Relay PCT2, when turned on, closes its contact and supplies power to valve VP4 through the circuit: closed contacts of toggle switch SA8 “Automatic refrigerator control” connector X6 (28) wire 838 clamp 2/40 -> wire 491 -> connector P10BC (9) -> wire 750 clamp 8/13 -> wire 9007 closed contact PCT2 wire 9008 -> clamp 8/16 wire 9009 -> connector P10BC (11) -> wire 437 clamp 2/39 wire 1114 -> connector X6 (27) closed toggle switch contacts SA8 “Automatic control of the refrigerator” -> connector X6 (22) wire 576 closed relay contact KU17 wire 219 -> connector P10BC (8) wire 222 -> clamp 8/7 wire 822 -> “plus” valve coil VP4 “Fan clutch” wires 483,484, 313 -> “minus” of clamp 8/2.
As a result, the fan comes into operation. At the same time, the valve VPZ “Upper blinds” receives power from clamp 2/39 through the circuit: clamp 2/39 -> wire 440 -> r.k. blocking relay RU19 -> wire 410 -> clamp 2/43 wire 432 connector R10BC (6) wire 479 -> clamp 8/6 wire 833 “plus” valve coil VPZ “Upper blinds” wires 483, 484, 313 -> “minus” » clamp 8/2. This chain will be used if the chain to the upper louvres from the diesel coolant circuit has not been previously assembled. When the fan is turned on, the HL1 “Fan Clutch” LEDs on the remote control PU1 and PU2 will light up. The fan turns off and the shutters close when the coolant temperature drops between 3 and 6 °C.
In the automatic operating mode of the SART, the toggle switches for manually turning on the blinds and fan are also active and can be used (for example, for forced cooling of a diesel engine). However, since turning on the toggle switch will have priority for opening the corresponding blinds or fan, after cooling the diesel engine, it is imperative to turn off this toggle switch to return to normal automatic control operation. If disturbances are detected in the operation of the automatic temperature control system for diesel coolants, it is permitted to switch to emergency manual mode and upon return to the depot, it is mandatory to identify and eliminate the malfunction. When switching to the manual operating mode, it is necessary to remove the seal, and after eliminating the malfunction, reseal the SA8 “Automatic refrigerator control” toggle switch. With manual control, diesel temperature control is carried out by the driver and temperature control is performed using the corresponding diagnostic screens on the driver’s display. After troubleshooting and when switching to automatic temperature control mode, you should turn on toggle switch SA3 “Automatic refrigerator control” again and be sure to move the toggle switches used for manual control to the off position.
In the circuit of valve VP4 “Fan Clutch” there is a blocking relay KU17, which prevents the supply of power to valve VP4 when the diesel engine is stopped. It is not recommended to turn on the fan without turning on the side and top blinds.

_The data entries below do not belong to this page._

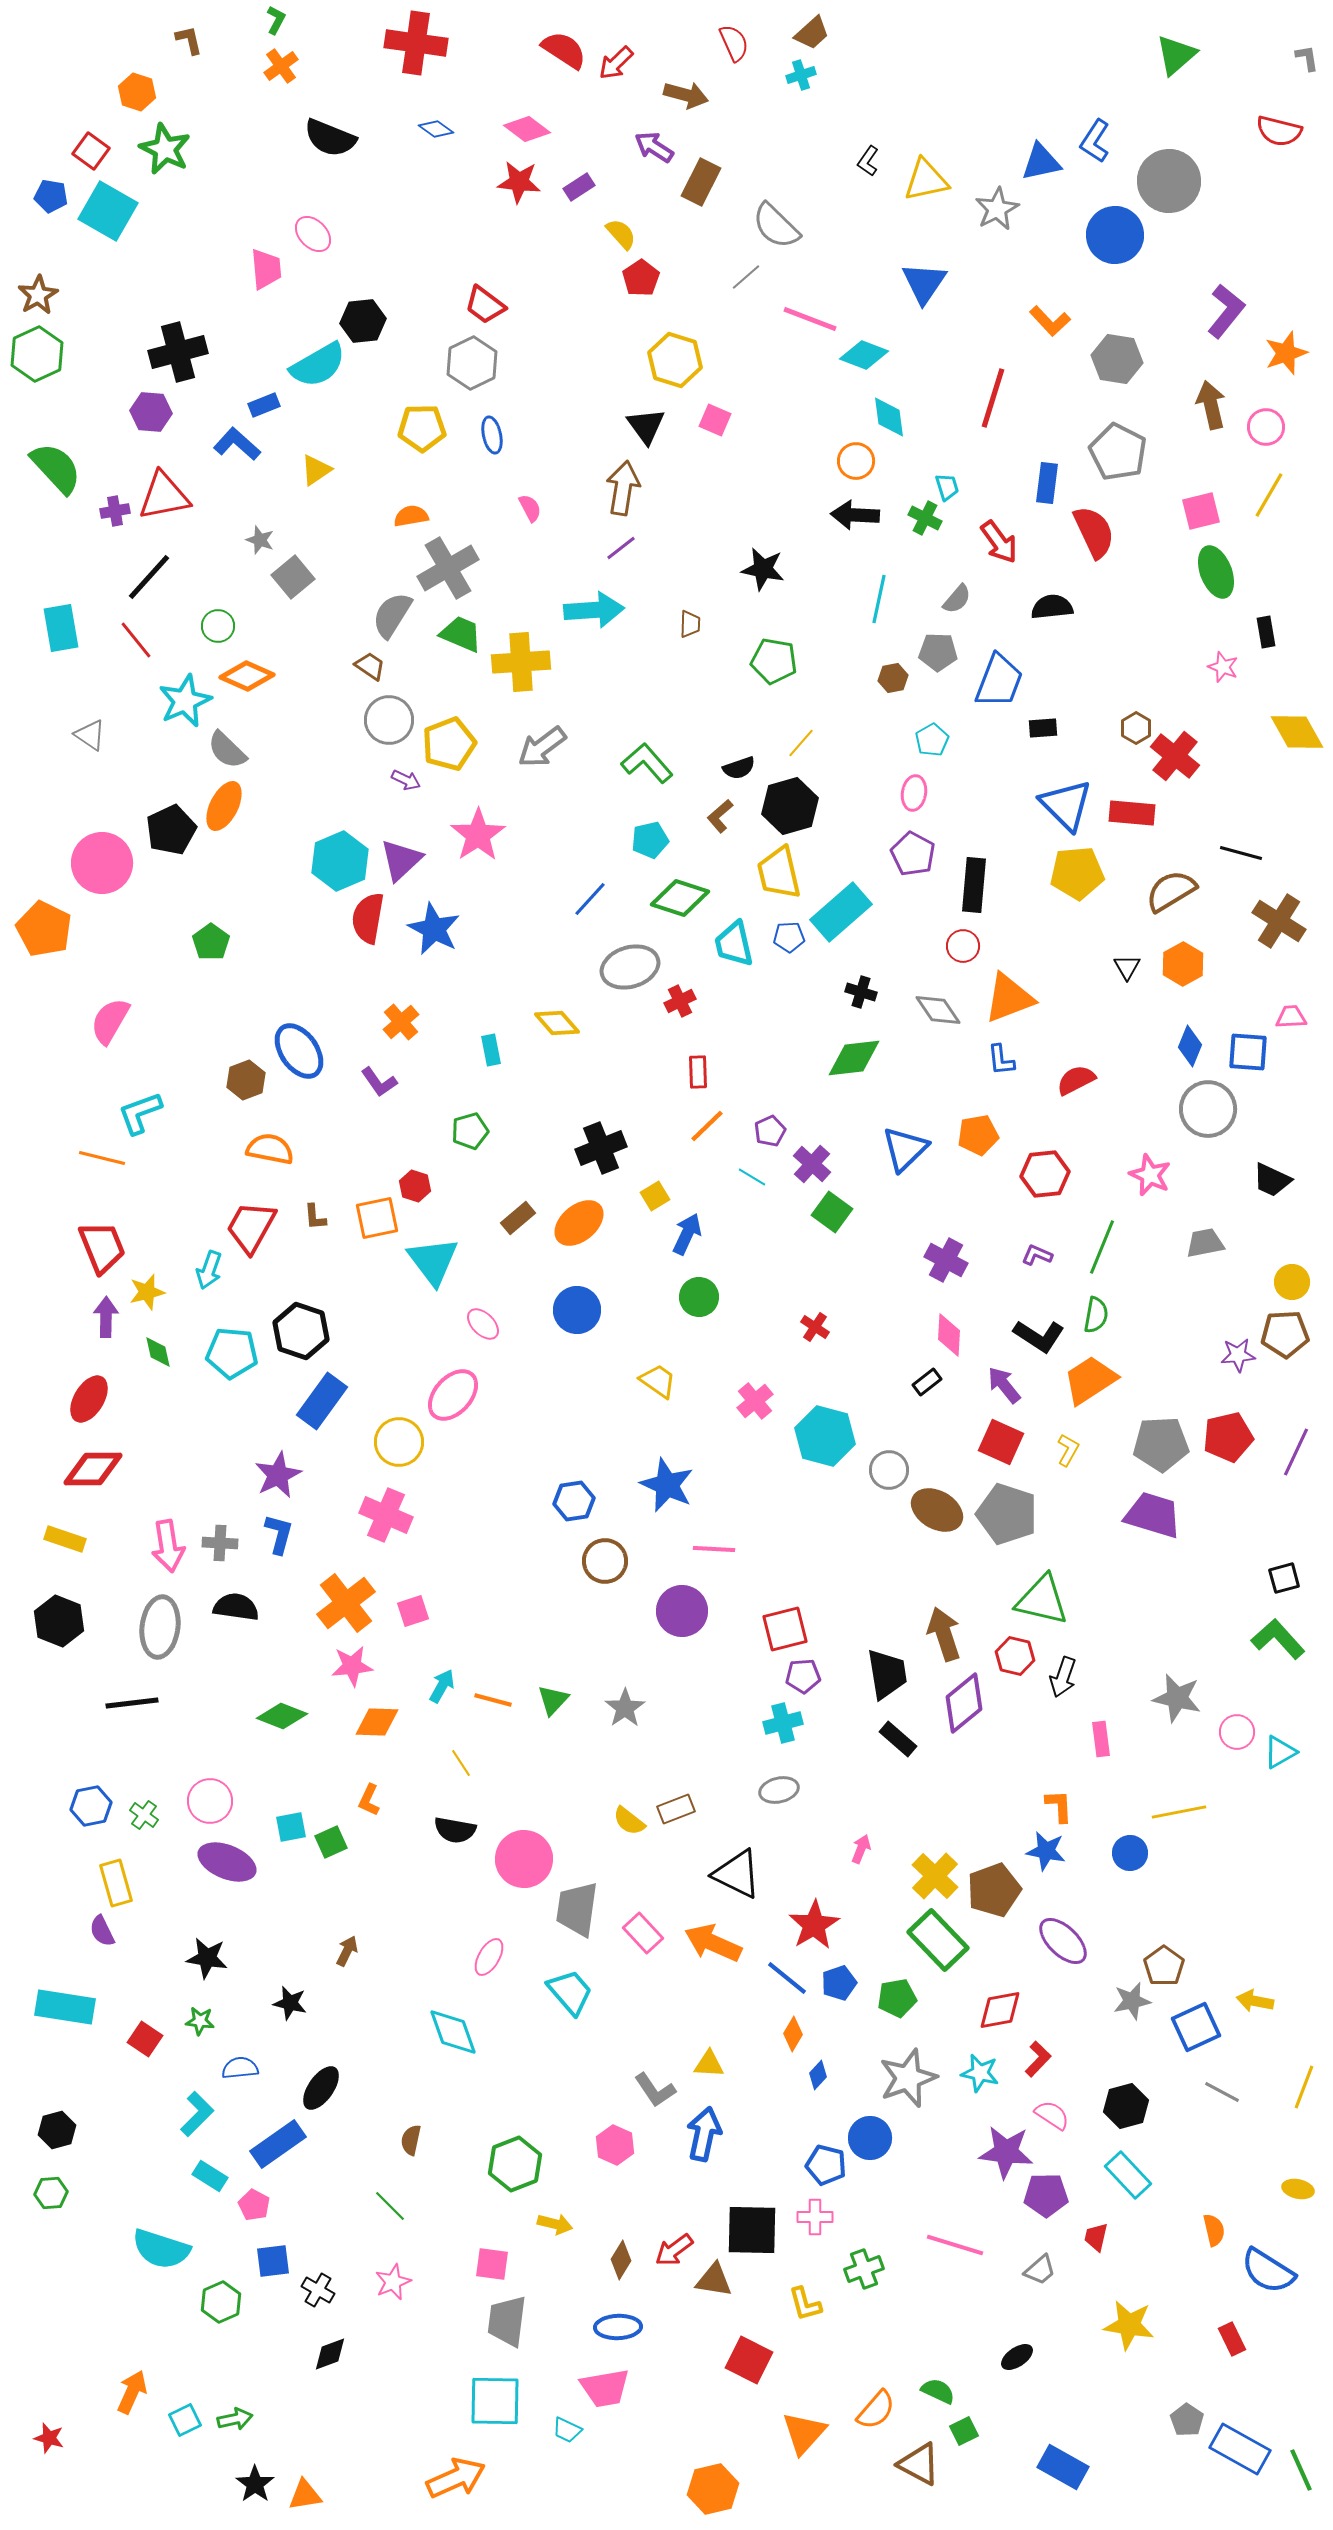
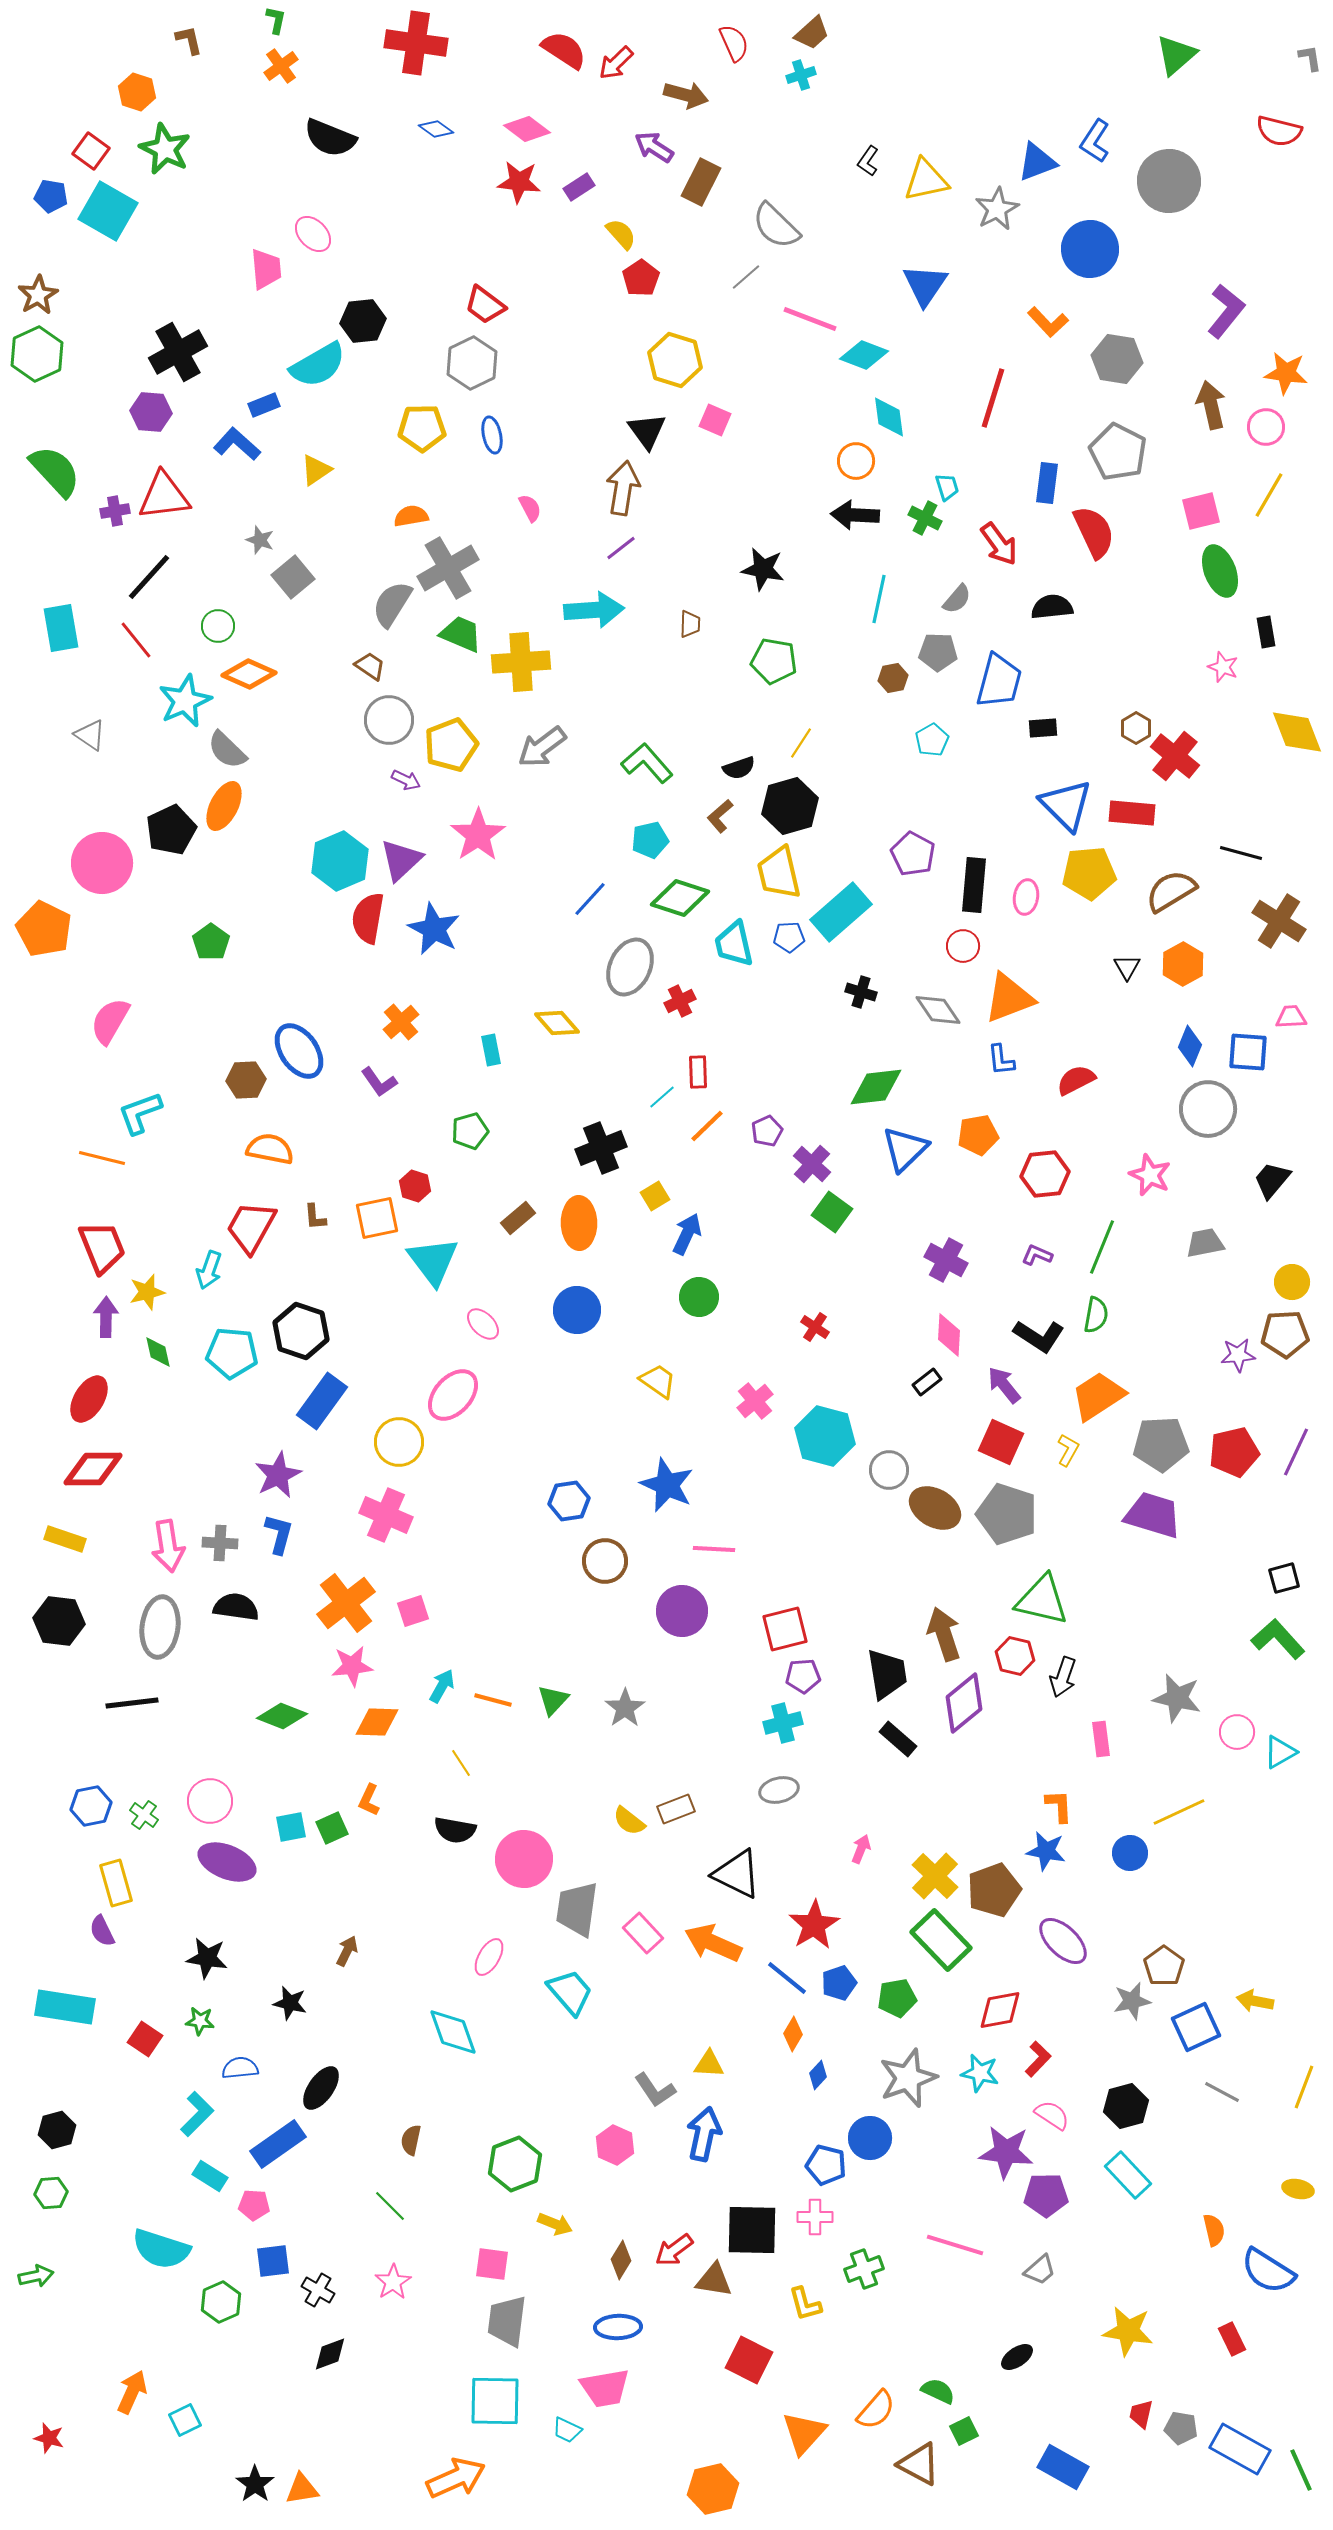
green L-shape at (276, 20): rotated 16 degrees counterclockwise
gray L-shape at (1307, 58): moved 3 px right
blue triangle at (1041, 162): moved 4 px left; rotated 9 degrees counterclockwise
blue circle at (1115, 235): moved 25 px left, 14 px down
blue triangle at (924, 283): moved 1 px right, 2 px down
orange L-shape at (1050, 321): moved 2 px left, 1 px down
black cross at (178, 352): rotated 14 degrees counterclockwise
orange star at (1286, 353): moved 20 px down; rotated 27 degrees clockwise
black triangle at (646, 426): moved 1 px right, 5 px down
green semicircle at (56, 468): moved 1 px left, 3 px down
red triangle at (164, 496): rotated 4 degrees clockwise
red arrow at (999, 542): moved 2 px down
green ellipse at (1216, 572): moved 4 px right, 1 px up
gray semicircle at (392, 615): moved 11 px up
orange diamond at (247, 676): moved 2 px right, 2 px up
blue trapezoid at (999, 681): rotated 6 degrees counterclockwise
yellow diamond at (1297, 732): rotated 8 degrees clockwise
yellow line at (801, 743): rotated 8 degrees counterclockwise
yellow pentagon at (449, 744): moved 2 px right, 1 px down
pink ellipse at (914, 793): moved 112 px right, 104 px down
yellow pentagon at (1077, 873): moved 12 px right
gray ellipse at (630, 967): rotated 48 degrees counterclockwise
green diamond at (854, 1058): moved 22 px right, 29 px down
brown hexagon at (246, 1080): rotated 18 degrees clockwise
purple pentagon at (770, 1131): moved 3 px left
cyan line at (752, 1177): moved 90 px left, 80 px up; rotated 72 degrees counterclockwise
black trapezoid at (1272, 1180): rotated 105 degrees clockwise
orange ellipse at (579, 1223): rotated 51 degrees counterclockwise
orange trapezoid at (1090, 1380): moved 8 px right, 16 px down
red pentagon at (1228, 1437): moved 6 px right, 15 px down
blue hexagon at (574, 1501): moved 5 px left
brown ellipse at (937, 1510): moved 2 px left, 2 px up
black hexagon at (59, 1621): rotated 15 degrees counterclockwise
yellow line at (1179, 1812): rotated 14 degrees counterclockwise
green square at (331, 1842): moved 1 px right, 14 px up
green rectangle at (938, 1940): moved 3 px right
pink pentagon at (254, 2205): rotated 24 degrees counterclockwise
yellow arrow at (555, 2224): rotated 8 degrees clockwise
red trapezoid at (1096, 2237): moved 45 px right, 177 px down
pink star at (393, 2282): rotated 9 degrees counterclockwise
yellow star at (1129, 2325): moved 1 px left, 6 px down
green arrow at (235, 2419): moved 199 px left, 143 px up
gray pentagon at (1187, 2420): moved 6 px left, 8 px down; rotated 24 degrees counterclockwise
orange triangle at (305, 2495): moved 3 px left, 6 px up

TRANSITION RULES WHEN CHANGING THE CONTROL PANEL
To switch from the control panel PU1 to the control panel PU2, you must perform the following steps:

• J on the PU1 remote control, move the handle of the auxiliary brake valve No. 254 to position VI until pressure appears in the TC of at least 3.5 kgf/cm2, at the same time the pressure alarm CD2, located on the auxiliary brake line (MBT) pipeline, is activated, which closes its blocking and supplies power to the VNZ valve (VV-32); when turned on, the VNZ valve unlocks the VCU1 switch by supplying air from the supply line to the VCU1;
• J the driver's crane handle No. 395 must be in position II on PU1 to create the ability to control the brakes using the driver's crane No. 205 on PU2;
• J on PU2, move the handle of the auxiliary brake valve No. 254 to position VI until a pressure in the TC appears at least 3.5 kgf/cm2 (in this case, there will be no air leaks during the transition);
• J turn the VCU1 switch on the PU1 remote control to position “3” and remove the key;
• J insert the key and turn the VCU2 switch on PU2 to position “1”;
• J move the handle of valve No. 254 on PU1 to position II.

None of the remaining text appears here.